见林斐出神样子,傅施阅偏过头瞥眼发亮手机屏,“你想去么?”
“我去见见他。”林斐回复一个“会”字,锁屏手机,深深叹口气,“傅叔叔,我觉得很愧疚。”
傅施阅沉默一瞬,淡道:“你不用觉得愧疚,我给过周勉和你一样的条件。”
林斐很清楚,遇上傅施阅,是周勉一家人的幸运与不幸。
傅施阅瞧他丧气的神态,边开车,边摘下白金的腕表,搁在挡风玻璃下,林斐瞄到他手腕处有一行黑色花体字母,定睛一看,一处崭新纹身,遮盖原本割腕留下的伤痕。
x6590。
科研所直播间那位暴躁老哥的ID,林斐的怀疑果然是真的,他扑哧笑出声,“你和一帮小孩吵架,有意思么?”
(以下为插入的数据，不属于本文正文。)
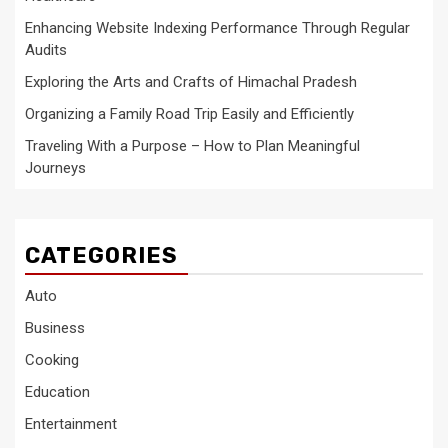
Enhancing Website Indexing Performance Through Regular
Audits
Exploring the Arts and Crafts of Himachal Pradesh
Organizing a Family Road Trip Easily and Efficiently
Traveling With a Purpose – How to Plan Meaningful
Journeys
CATEGORIES
Auto
Business
Cooking
Education
Entertainment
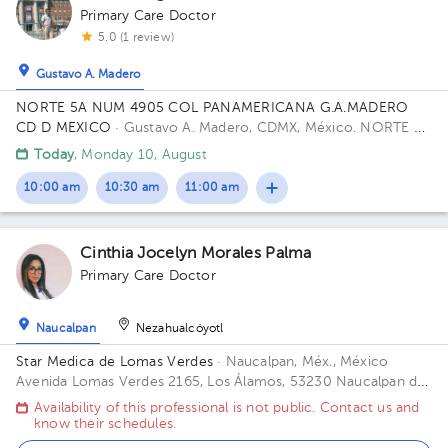
Primary Care Doctor
5.0 (1 review)
Gustavo A. Madero
NORTE 5A NUM 4905 COL PANAMERICANA G.A.MADERO
CD D MEXICO
· Gustavo A. Madero, CDMX, México.
NORTE 5A
4905 PANAMERICANA 07770 Building GAM CD DE MEXICO
Today
, Monday 10, August
CP.
10:00 am
10:30 am
11:00 am
Cinthia Jocelyn Morales Palma
Primary Care Doctor
Naucalpan
Nezahualcóyotl
Star Medica de Lomas Verdes
· Naucalpan, Méx., México
Avenida Lomas Verdes 2165, Los Álamos, 53230 Naucalpan de
Juárez, Méx. Office 802.
Availability of this professional is not public. Contact us and
know their schedules.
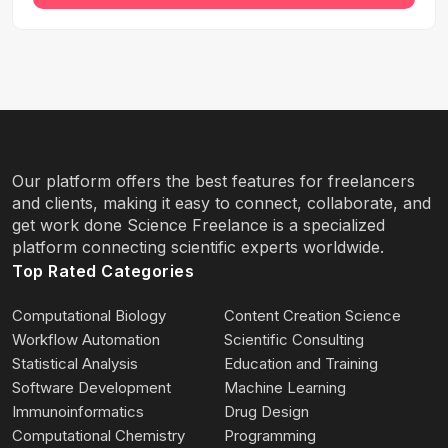
Our platform offers the best features for freelancers
and clients, making it easy to connect, collaborate, and
get work done Science Freelance is a specialized
platform connecting scientific experts worldwide.
Top Rated Categories
Computational Biology
Content Creation Science
Workflow Automation
Scientific Consulting
Statistical Analysis
Education and Training
Software Development
Machine Learning
Immunoinformatics
Drug Design
Computational Chemistry
Programming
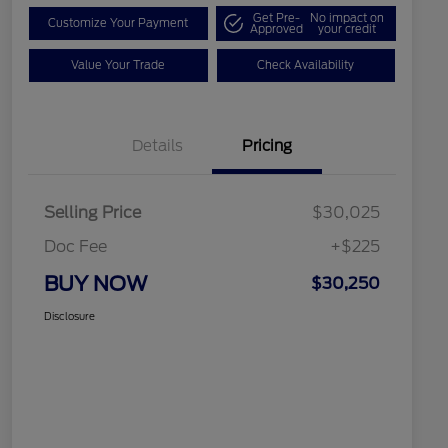
Get Pre-
No impact on
Customize Your Payment
Approved
your credit
Value Your Trade
Check Availability
Details
Pricing
Selling Price
$30,025
Doc Fee
+$225
BUY NOW
$30,250
Disclosure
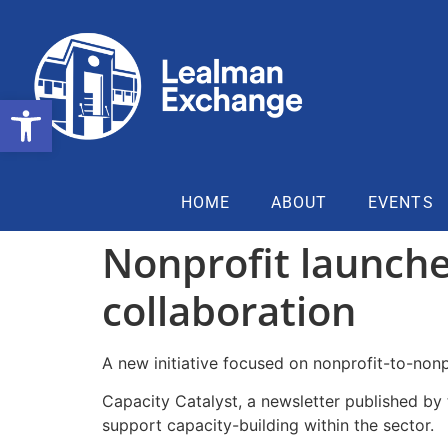
Open toolbar
HOME
ABOUT
EVENTS
Nonprofit launche
collaboration
A new initiative focused on nonprofit-to-non
Capacity Catalyst, a newsletter published by 
support capacity-building within the sector.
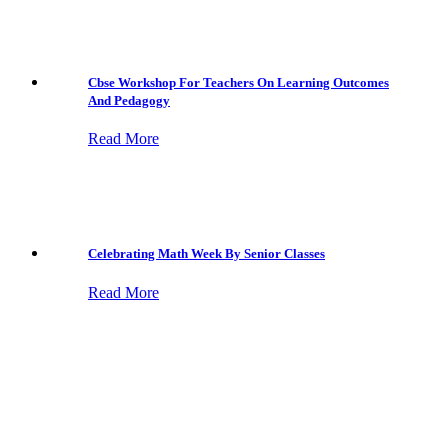
Cbse Workshop For Teachers On Learning Outcomes
And Pedagogy
Read More
Celebrating Math Week By Senior Classes
Read More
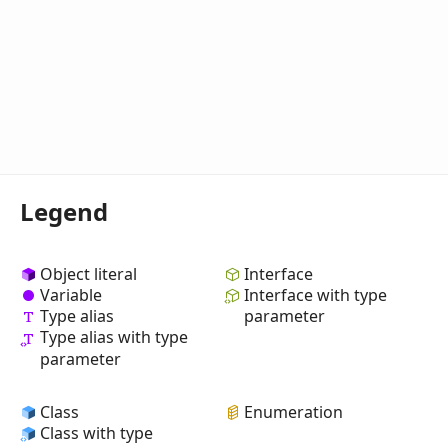
Legend
Object literal
Interface
Variable
Interface with type
Type alias
parameter
Type alias with type
parameter
Class
Enumeration
Class with type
“我无法容忍其他人轻薄你。”傅施阅昨天晚上刚纹上去,手腕处红肿凸起,他顿一下,视线落在林斐脸上,“你在我心里很圣洁,任何人都不能亵渎。”
林斐的小心脏猛然跳几下,有种被傅施阅骚到的感觉,老男人不能小窥,他别过脸看窗外,声音黏着甜丝丝,“你纹的又是什么代码?”
“斐的代码。”傅施阅柔声轻道。
林斐嘴角上扬,心情突然好起来,几年以前他就鼓动傅施阅去纹身,遮盖手腕那条难看的疤,傅施阅不为所动,现在终于如他所愿,纹成了情侣纹身,成为彼此身体上镌刻的秘密。
林斐奶奶拖着小板凳坐在门口,戴着一副老花镜,手里针线忙碌翻飞,瞧见从车上下来的两个人,先是考究一遍傅施阅,个头高,看着长得很帅,像从电影里走出来似的,外表能打满分,和林斐非常匹配。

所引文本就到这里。